Sometimes popular opinion gets to even the most stubborn ideologues. House Speaker Nancy Pelosi has relented a bit on her refusal to allow a vote on lifting the moratorium on offshore drilling, though she still thinks the idea is a “hoax.”

“They have this thing that says drill offshore in the protected areas,” she said on Larry King Live last week. “We can do that. We can have a vote on that.” She wants it to be done in conjunction with a vote to withdraw oil from the nation’s Strategic Petroleum Reserve.

During elections, discussions on key issues get simplified to the point of caricature. Thus Republicans, including presumptive presidential candidate John McCain, have hit on the “drill here, drill now” mantra in response to rising gasoline and oil prices. Democrats have responded by claiming drilling now wouldn’t bring on new oil supplies for 10 years, so it’s not worth the risk to the environment.

How to sort out the rhetoric?

First, understand that genuine energy independence for the United States, if that means getting all our energy from domestic sources, is almost certainly impossible.

Given demand for energy in the world’s largest economy and the fact that the U.S. has maybe 3 percent of the world’s proven oil reserves, energy independence won’t happen — though politicians of both parties have been promising it for more than 30 years.
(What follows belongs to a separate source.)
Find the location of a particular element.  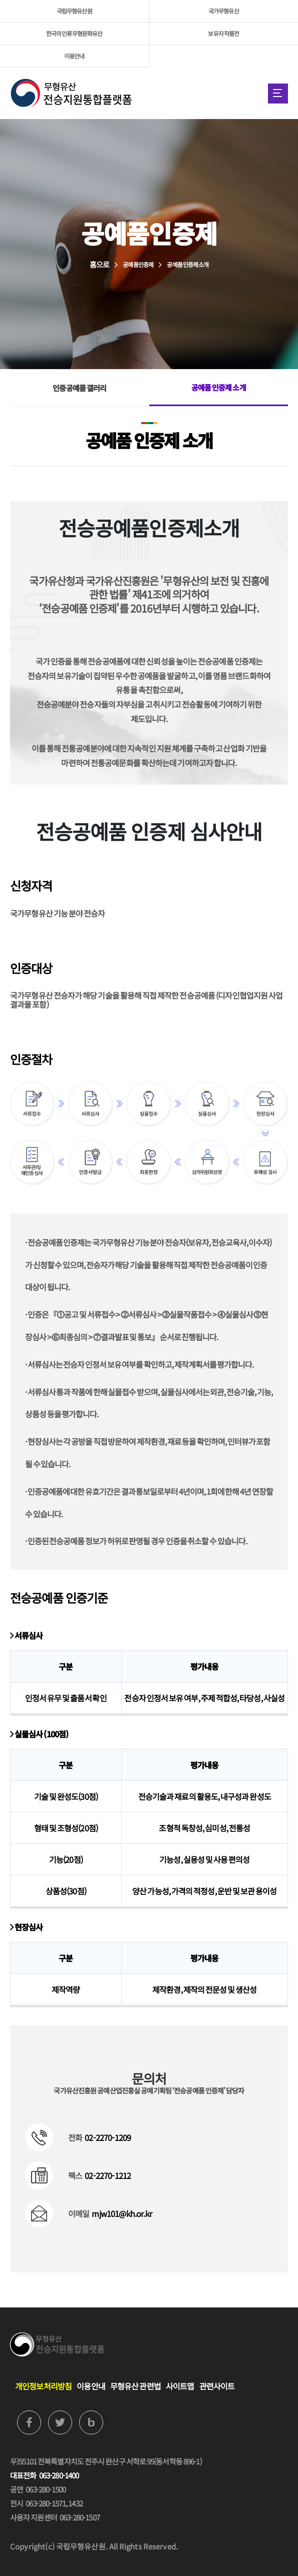 홈으로 is located at coordinates (99, 264).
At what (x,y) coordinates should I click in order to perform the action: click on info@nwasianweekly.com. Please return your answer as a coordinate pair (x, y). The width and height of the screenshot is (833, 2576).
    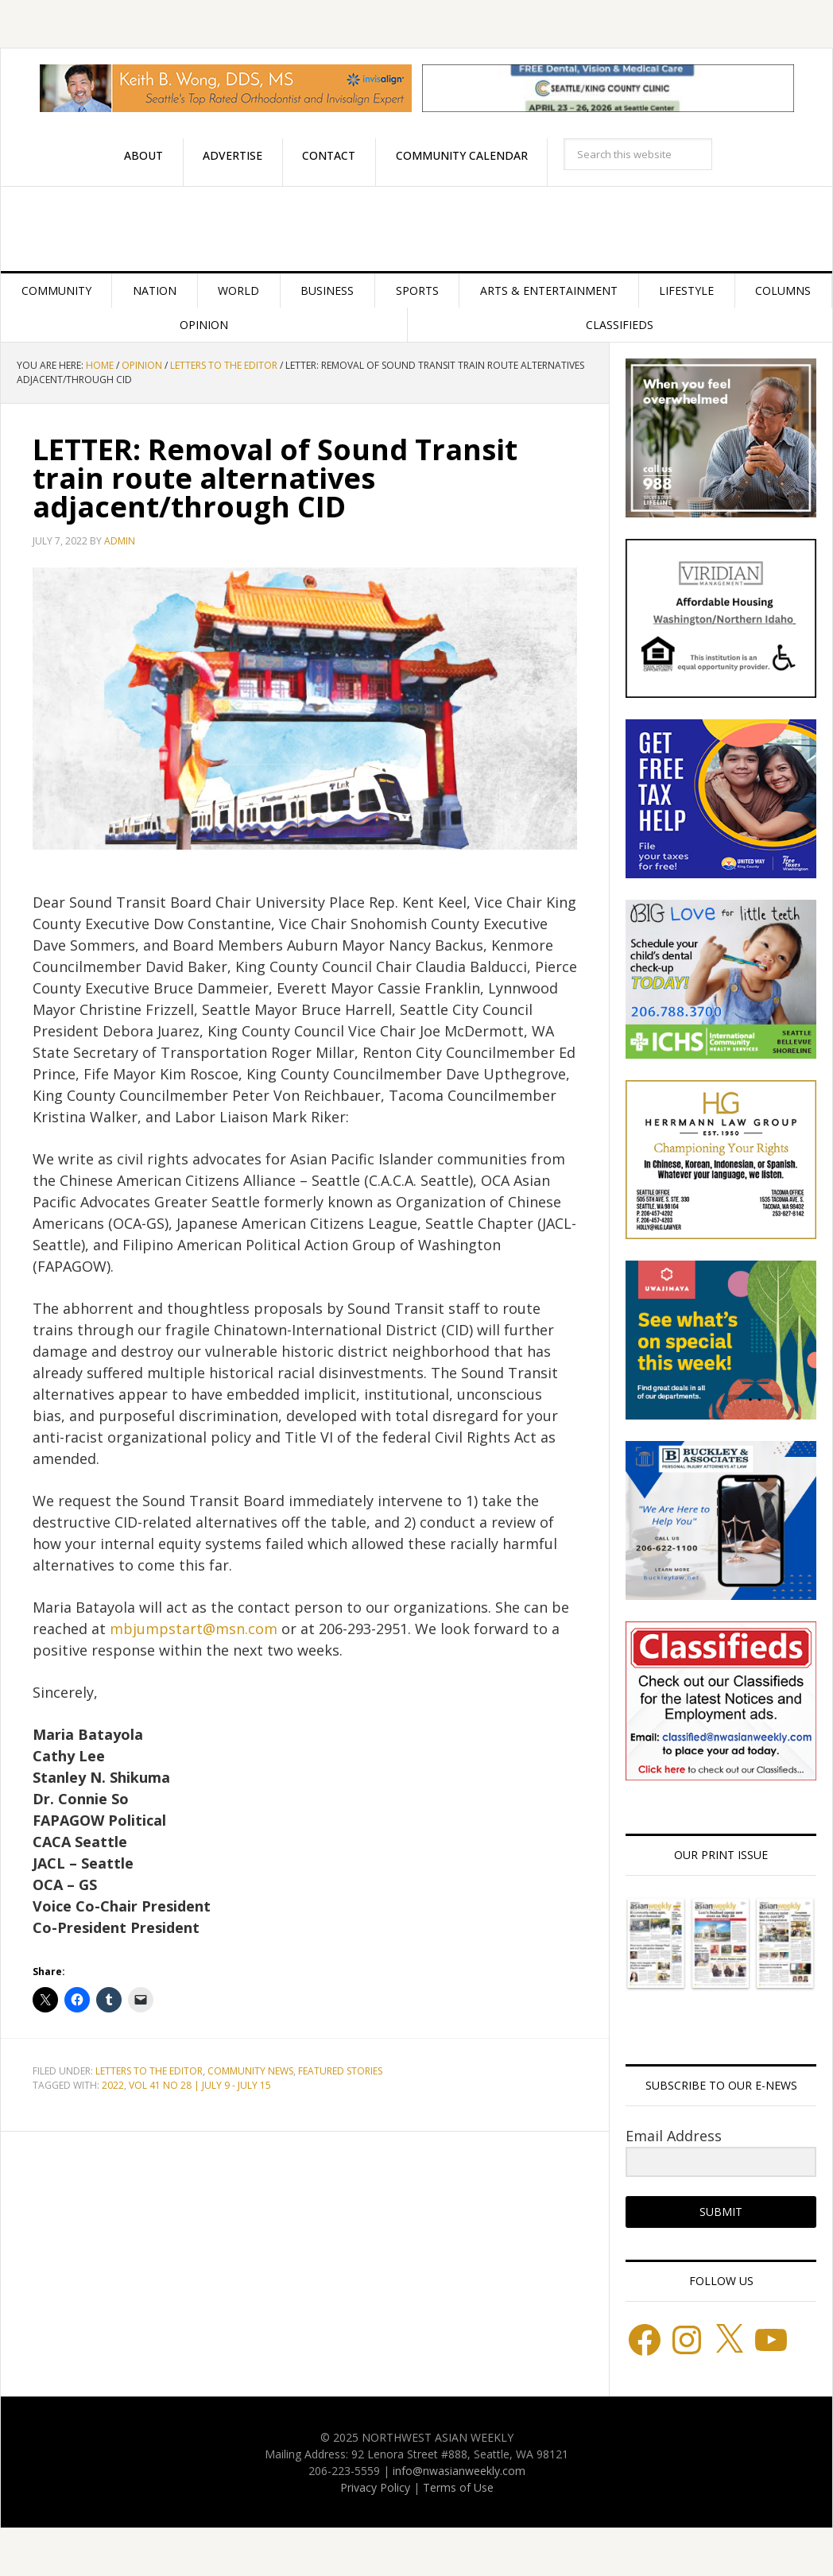     Looking at the image, I should click on (459, 2470).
However, self-sustainability is a reasonable goal. Gven the levels to which oil prices have risen, it makes no sense not to go after oil known to be under American soil and off the U.S. coasts. Oil prices are determined by the interaction of supply and demand worldwide and are influenced at the margins. Throwing political barriers in the way of producing more supply ensures that prices for oil and other energy fuels will be higher than they have to be.
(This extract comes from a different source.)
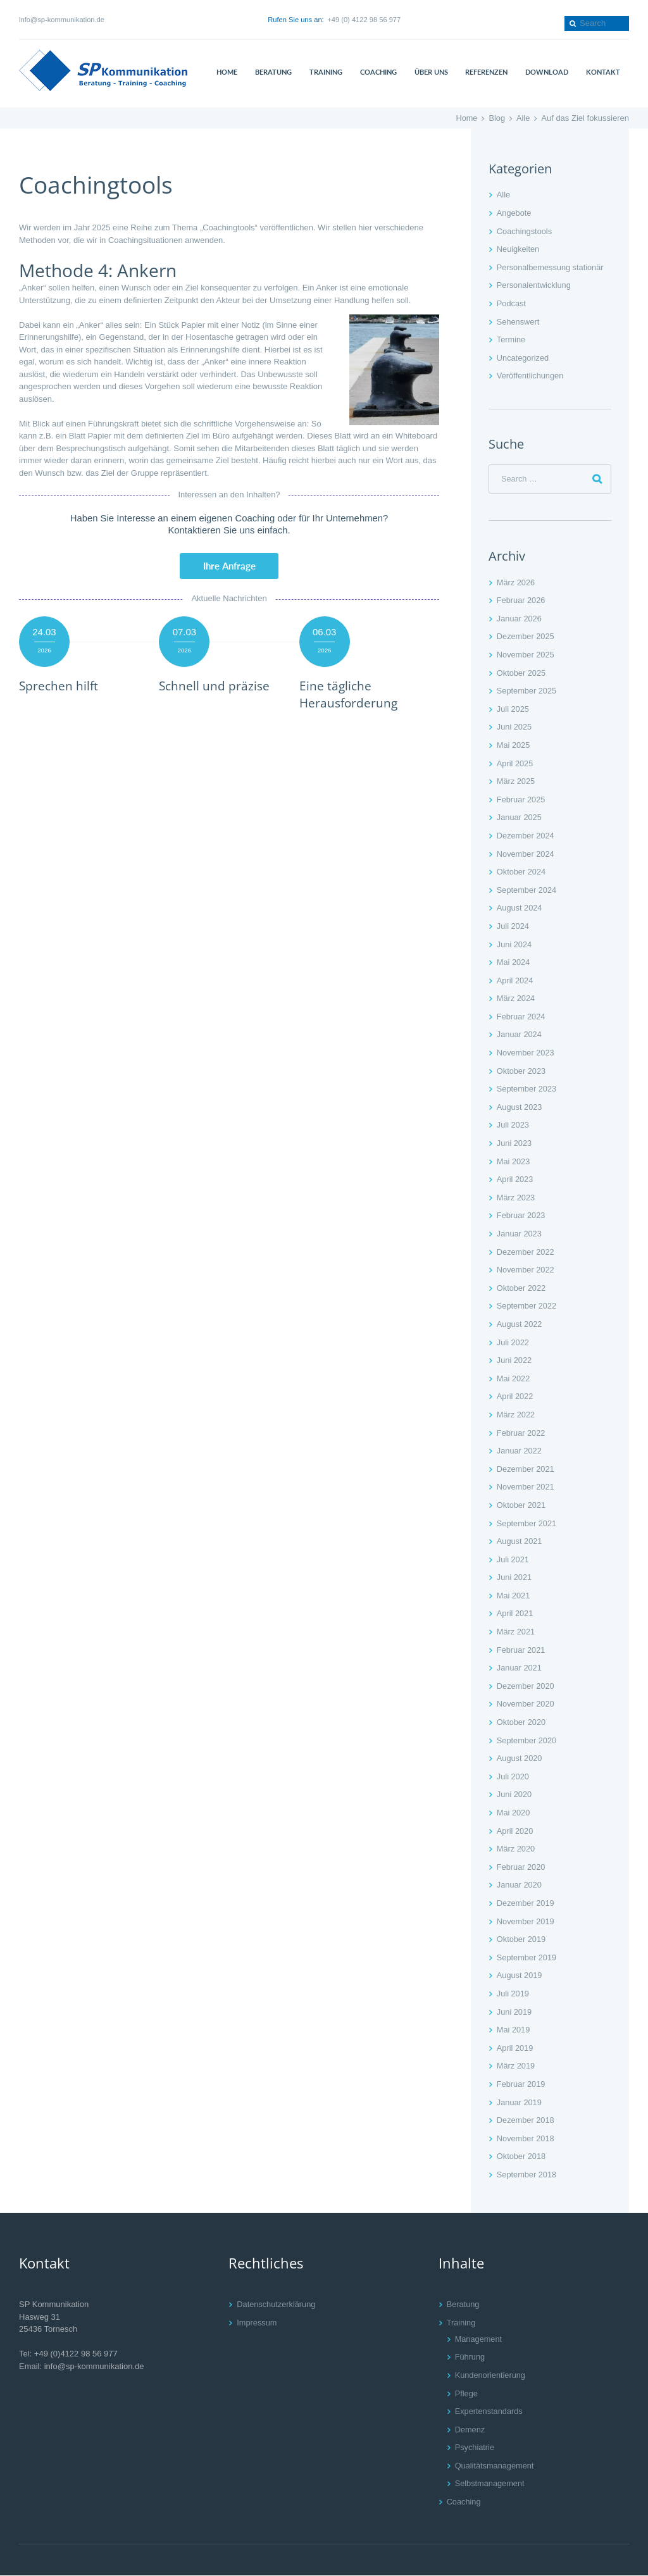 The width and height of the screenshot is (648, 2576). Describe the element at coordinates (515, 763) in the screenshot. I see `April` at that location.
Some argue that oil companies are sitting on leases they already own and therefore it’s pointless to open up more. But the argument falls flat.

Leases are classified as “non-producing” until they are actually pumping oil, and many leases so classified are in the early stages of seismic evaluation, exploratory drilling and infrastructure building, which can take years and hundreds of millions of dollars. With oil prices above $100 a barrel, oil companies aren’t crazy enough just to sit on potentially productive sites.

Furthermore, as Harvard economist Martin Feldstein has explained, the current price of oil is affected by expectations for the future. An announcement that more supply will be coming online, even in five years or so (not 10), can reduce current prices.

Finally, oil prices are already beginning to fall, because of less demand for gasoline as well as petroleum-related products other than gasoline — plastics, synthetic fabrics, detergents, diesel, heavy fuel oil, etc. — during this time of economic slowdown.

The ordinary interactions of the marketplace, then, have already begun to reduce the price of crude oil. Beginning to drill offshore and in the Alaskan National Wilderness Reserve will not produce energy independence or cause dramatic reductions in gasoline prices. Because so many other factors go into the price of oil it is impossible to predict precisely what oil will cost when those sources actually start producing.

But beginning to drill — even announcing that drilling will begin — will put downward pressure on prices immediately and for years to come.

While the time may come that we get more or most of our energy from wind, natural gas, biofuels or solar power — as worldwide energy demand rises — petroleum will be our most important energy source for decades to come. It doesn’t make a bit of sense not to increase the supply, even if the increase seems small compared to the overall worldwide market.